Dear Loves The Game,

Speaking as a youth basketball coach, I see this quite often. No matter how talented your son is, we have to remember that the kid is still only 7 years old. From my experience, it’s pretty rare to find children that young who excel at handling adversity.

Based on what you’re describing, it seems as if he’s used to being the best player on the soccer field. When that isn’t the case, he’s finding someone to blame for it.
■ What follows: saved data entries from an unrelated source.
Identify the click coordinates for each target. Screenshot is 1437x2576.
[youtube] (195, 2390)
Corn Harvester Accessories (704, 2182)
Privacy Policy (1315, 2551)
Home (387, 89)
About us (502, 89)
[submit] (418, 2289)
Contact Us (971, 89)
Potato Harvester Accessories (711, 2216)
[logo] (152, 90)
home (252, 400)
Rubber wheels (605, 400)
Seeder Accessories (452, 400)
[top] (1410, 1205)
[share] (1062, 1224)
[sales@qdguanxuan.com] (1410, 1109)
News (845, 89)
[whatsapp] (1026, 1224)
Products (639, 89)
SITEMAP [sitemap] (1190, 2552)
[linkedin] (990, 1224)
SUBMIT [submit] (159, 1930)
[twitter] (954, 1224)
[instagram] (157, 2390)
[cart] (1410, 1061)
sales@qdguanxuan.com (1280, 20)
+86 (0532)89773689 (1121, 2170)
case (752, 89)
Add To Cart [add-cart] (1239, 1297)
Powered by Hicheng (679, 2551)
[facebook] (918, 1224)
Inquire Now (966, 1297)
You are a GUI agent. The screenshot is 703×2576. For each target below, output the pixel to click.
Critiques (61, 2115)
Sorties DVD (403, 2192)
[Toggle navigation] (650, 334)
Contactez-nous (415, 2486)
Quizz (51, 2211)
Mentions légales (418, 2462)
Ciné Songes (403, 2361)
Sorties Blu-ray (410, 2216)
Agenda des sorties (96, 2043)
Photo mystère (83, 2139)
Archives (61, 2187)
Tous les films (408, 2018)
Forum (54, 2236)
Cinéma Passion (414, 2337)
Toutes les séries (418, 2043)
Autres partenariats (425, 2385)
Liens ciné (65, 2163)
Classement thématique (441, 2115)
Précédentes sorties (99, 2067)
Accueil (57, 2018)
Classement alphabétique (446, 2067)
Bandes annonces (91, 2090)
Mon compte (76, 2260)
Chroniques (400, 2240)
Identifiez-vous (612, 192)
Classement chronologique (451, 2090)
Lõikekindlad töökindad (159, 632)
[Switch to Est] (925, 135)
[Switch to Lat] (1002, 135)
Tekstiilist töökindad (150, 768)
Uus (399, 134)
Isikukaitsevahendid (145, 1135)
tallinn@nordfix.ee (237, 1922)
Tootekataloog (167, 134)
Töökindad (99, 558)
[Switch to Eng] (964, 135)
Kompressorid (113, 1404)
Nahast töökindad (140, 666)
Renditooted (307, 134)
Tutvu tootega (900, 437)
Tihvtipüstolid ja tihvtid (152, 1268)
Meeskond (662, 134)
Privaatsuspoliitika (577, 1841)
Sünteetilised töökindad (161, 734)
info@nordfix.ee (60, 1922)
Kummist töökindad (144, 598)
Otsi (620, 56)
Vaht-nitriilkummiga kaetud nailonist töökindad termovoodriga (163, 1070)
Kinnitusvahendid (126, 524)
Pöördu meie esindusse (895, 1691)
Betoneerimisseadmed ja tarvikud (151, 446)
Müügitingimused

This is common: Without even speaking to the head coach, I can pretty much guarantee that he has dealt with this from other players during his career.

Since you mentioned that the coach isn’t abusive, I think this will serve as a great way to teach your son to be mentally tough by not running away from his demands. You can start with the good news by telling him that he’s “one-percenter” from a talent perspective and how it’s a privilege to play with some of the best soccer players in the city. However, if he has aspirations to play soccer at a high level or for a MLS team someday, then he needs to fight through his discomfort to improve.

This part should go without saying, but it’s also really important that your son is having fun. Of course, being pushed outside of your comfort zone usually isn’t fun, but it definitely shouldn’t be the reason he quits the game he loves. Keep reminding him that this is going to make him a better player, and a stronger kid.

Catch Up on Care and Feeding

• If you missed Monday’s column, read it here.
• Discuss this column in the Slate Parenting Facebook group!

Dear Care and Feeding,

My fifteen-year-old daughter “Jenna” has recently become addicted to screens. She’s had her own phone and iPad since she was twelve, but she has always been responsible with her screen time up until now. She spends all day on them, and I’m lucky if I can pry her off them to get her to EAT. I have also had complaints from the school saying Jenna spends all day there on her phone and is failing as a result. At home if I tell Jenna to come off of her screen, she gets grumpy and says she’s going out (which of course involves bringing her phone). When we talk about it, she says she’s “too old” for a screen time limit. Jenna’s whole life seems to revolve around her phone—online friends, Roblox, Snapchat, TikTok, etc, etc. I’ve spoken to my mom friends about this incredible rise in screen time for Jenna, and according to them it’s standard behavior for her age group and I shouldn’t be at all worried, not even about her failing school as a result. So what should I do? Is it normal teen behavior?

—Screen Time Has Gone Up, But Grades Are Down

Dear Screen Time,

Hold up, aren’t you the parent here? When you say things like, “I’m lucky if I can pry her off them to get her to eat,” it completely baffles me. Why are you treating your kid like she’s your peer? While she’s living under your roof, you are the one in charge. A while ago in this column I mentioned how one of my friends threw his kid’s phone into their backyard fire pit because of improper usage. I’m not saying you need to do that, but there’s no question about who runs the show in that household.

Also, if her grades are slipping, that’s a clear signal that something in her life needs to change immediately. Her screentime is directly impacting her academics. At this very moment you could easily take away her devices, remove said devices from your plan, and refuse to give them back until she shows some consistent improvement academically and behaviorally.

If you want to take it a step further, you could insist that she must attend counseling or therapy for an allotted period of time before you return her devices. The kid is clearly hurting and needs some help to navigate her pain, so that probably would be a good idea.

When it comes to our kids, doing the right thing isn’t always the popular thing. Please take the requisite actions to get your daughter on track. Even if she ends up “hating” you for it, she’ll thank you in the long run.